Scaling Maximum Entropy Reinforcement Learning (RL) to high-dimensional humanoid control remains a formidable challenge, as the ``curse of dimensionality'' induces severe exploration inefficiency and training instability in expansive action spaces. Consequently, recent high-throughput paradigms have largely converged on deterministic policy gradients combined with massive parallel simulation. We challenge this compromise with FastDSAC, a framework that effectively unlocks the potential of maximum entropy stochastic policies for complex continuous control. We introduce Dimension-wise Entropy Modulation (DEM) to dynamically redistribute the exploration budget and enforce diversity, alongside a continuous distributional critic tailored to ensure value fidelity and mitigate high-dimensional value overestimation. Extensive evaluations on HumanoidBench and other continuous control tasks demonstrate that rigorously designed stochastic policies can consistently match or outperform deterministic baselines, achieving notable gains of 180\% and 400\% on the challenging \textit{Basketball} and \textit{Balance Hard} tasks.

Figures (11)

• Figure 1: Performance of FastDSAC on high-dimensional humanoid control tasks. (a) Visualizations of the challenging Basketball and Balance Hard environments. (b, c) Evaluation curves comparing FastDSAC with the FastTD3 baseline. FastDSAC significantly outperforms FastTD3, achieving final returns 1.8× and 4.0× higher on the respective tasks with superior sample efficiency.

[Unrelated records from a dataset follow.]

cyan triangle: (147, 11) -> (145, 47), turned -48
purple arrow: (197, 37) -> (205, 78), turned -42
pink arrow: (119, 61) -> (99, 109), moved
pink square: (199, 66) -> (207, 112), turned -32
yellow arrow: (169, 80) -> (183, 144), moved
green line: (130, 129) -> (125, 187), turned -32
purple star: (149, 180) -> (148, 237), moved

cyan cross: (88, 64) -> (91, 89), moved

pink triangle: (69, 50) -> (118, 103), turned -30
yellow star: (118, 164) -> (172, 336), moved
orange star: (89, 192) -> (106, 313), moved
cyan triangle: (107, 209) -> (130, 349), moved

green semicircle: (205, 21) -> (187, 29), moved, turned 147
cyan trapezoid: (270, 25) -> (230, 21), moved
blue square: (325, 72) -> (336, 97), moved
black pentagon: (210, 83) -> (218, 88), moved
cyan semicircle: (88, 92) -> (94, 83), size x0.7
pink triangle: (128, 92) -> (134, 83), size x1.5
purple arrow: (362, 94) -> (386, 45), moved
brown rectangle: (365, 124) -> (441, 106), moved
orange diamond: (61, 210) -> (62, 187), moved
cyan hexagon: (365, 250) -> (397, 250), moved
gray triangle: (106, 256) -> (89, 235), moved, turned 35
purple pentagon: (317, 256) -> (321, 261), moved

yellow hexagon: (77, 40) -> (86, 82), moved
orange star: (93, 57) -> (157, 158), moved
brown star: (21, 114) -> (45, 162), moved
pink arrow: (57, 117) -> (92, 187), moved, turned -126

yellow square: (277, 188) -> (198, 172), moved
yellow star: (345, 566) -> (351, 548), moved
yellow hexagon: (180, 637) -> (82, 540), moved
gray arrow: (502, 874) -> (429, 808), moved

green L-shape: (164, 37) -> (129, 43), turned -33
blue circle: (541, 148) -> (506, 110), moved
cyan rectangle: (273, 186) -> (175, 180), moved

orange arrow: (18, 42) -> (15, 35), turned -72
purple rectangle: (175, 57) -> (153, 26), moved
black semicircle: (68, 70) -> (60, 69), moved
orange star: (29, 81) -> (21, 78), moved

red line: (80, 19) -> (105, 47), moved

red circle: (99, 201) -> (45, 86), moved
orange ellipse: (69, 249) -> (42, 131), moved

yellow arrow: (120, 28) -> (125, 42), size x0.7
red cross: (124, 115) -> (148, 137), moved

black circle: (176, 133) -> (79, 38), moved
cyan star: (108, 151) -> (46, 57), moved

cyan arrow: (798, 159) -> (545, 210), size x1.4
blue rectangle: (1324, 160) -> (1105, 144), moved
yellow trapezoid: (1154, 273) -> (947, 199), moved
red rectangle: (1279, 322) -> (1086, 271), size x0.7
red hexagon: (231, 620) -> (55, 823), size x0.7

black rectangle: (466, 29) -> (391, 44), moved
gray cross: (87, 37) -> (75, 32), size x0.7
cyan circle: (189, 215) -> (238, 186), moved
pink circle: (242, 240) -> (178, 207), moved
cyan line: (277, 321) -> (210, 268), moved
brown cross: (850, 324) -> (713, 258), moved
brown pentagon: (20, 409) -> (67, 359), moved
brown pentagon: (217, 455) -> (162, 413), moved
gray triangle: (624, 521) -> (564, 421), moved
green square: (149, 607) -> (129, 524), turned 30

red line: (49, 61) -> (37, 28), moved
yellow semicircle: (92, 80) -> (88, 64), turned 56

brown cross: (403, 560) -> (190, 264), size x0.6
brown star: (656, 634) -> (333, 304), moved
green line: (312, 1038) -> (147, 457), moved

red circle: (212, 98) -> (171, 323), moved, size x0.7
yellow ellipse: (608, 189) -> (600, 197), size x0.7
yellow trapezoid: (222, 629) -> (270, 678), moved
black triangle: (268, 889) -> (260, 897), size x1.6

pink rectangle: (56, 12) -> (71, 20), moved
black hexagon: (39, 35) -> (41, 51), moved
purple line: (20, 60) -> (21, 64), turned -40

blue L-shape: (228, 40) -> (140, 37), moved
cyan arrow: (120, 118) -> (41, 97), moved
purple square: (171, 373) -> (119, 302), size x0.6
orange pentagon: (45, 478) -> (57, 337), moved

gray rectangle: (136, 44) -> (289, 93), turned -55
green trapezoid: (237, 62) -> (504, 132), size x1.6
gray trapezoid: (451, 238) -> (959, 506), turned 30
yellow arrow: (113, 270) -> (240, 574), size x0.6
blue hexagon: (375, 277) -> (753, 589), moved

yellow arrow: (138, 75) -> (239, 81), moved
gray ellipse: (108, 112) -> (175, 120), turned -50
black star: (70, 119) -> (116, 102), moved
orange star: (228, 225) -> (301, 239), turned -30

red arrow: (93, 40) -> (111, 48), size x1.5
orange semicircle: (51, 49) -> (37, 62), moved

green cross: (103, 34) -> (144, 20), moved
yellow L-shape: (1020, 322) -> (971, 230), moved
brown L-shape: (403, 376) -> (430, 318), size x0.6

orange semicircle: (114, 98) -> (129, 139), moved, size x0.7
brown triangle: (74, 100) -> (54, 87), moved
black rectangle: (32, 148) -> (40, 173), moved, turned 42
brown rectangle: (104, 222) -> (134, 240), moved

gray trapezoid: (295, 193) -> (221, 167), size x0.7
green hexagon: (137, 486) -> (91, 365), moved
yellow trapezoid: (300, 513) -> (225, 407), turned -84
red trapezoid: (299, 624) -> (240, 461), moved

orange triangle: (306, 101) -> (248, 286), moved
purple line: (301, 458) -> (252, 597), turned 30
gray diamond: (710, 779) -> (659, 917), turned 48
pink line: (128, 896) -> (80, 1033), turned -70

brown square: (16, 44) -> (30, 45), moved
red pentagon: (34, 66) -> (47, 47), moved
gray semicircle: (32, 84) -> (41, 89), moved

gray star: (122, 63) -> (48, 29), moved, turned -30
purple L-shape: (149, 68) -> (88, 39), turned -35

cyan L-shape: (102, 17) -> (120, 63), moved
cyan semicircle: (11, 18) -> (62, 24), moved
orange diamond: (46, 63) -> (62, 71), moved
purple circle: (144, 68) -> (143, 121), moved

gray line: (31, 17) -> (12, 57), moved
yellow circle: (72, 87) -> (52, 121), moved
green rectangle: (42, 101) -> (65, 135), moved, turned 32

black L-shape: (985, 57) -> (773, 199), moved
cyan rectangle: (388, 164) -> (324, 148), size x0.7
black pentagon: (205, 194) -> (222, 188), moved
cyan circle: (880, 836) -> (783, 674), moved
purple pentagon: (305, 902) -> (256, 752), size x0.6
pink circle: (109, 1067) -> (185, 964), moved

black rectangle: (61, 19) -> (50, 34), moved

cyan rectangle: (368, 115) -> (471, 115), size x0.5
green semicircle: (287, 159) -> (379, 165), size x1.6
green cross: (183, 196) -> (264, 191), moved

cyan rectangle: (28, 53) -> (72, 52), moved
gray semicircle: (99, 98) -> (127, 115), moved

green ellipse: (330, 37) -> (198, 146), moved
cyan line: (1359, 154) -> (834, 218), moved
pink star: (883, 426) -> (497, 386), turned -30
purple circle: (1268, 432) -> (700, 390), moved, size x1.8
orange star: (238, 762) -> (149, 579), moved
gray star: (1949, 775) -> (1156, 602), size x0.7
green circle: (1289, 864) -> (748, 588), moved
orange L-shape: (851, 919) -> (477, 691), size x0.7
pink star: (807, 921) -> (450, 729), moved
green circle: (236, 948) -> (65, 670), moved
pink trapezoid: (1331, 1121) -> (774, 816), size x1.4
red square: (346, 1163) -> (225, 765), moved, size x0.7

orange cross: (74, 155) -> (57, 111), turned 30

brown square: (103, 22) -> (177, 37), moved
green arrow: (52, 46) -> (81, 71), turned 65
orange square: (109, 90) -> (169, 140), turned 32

• Figure 2: Overview of the FastDSAC architecture.(Left) Actor with DEM: The policy dynamically redistributes the exploration budget by modulating the base standard deviation $\hat{\sigma}(s)$ with weights $w_i$ (via element-wise multiplication $\odot$). These weights are derived from logits $l(s)$ and an environment-conditioned heterogeneity factor $\beta_e$ using a normalized Softmax. (Middle) Environment: Massively parallel environments collect uncorrelated experiences into a shared Replay Buffer for high-throughput training. (Right) Continuous Critic: The critic models the value function as a continuous Gaussian distribution to mitigate overestimation. It minimizes the KL Divergence between the current and target distributions, avoiding the quantization artifacts of discrete baselines (marked by $\times$).
• Figure 3: Comparative evaluation on high-dimensional continuous control benchmarks. Learning curves across selected tasks from HumanoidBench (top two rows), IsaacLab (third row), and MuJoCo Playground (bottom row). FastDSAC consistently matches or outperforms FastTD3 and FastSAC (Standard). Notably, FastDSAC excels in precision-demanding (e.g., Basketball, Insert) and stability-critical (e.g., Balance Hard) tasks, while maintaining robust dexterous manipulation and rough-terrain locomotion performance.
• Figure 4: Ablation study of DEM. Learning curves on HumanoidBench tasks (Balance Hard, Basketball, Hurdle) comparing FastDSAC (w/ vs. w/o DEM) against FastTD3 and FastSAC baselines.
• Figure 5: Qualitative comparison on Basketball. FastDSAC (Top) coordinates the throw successfully while maintaining stability, whereas FastTD3 (Bottom) loses balance and fails.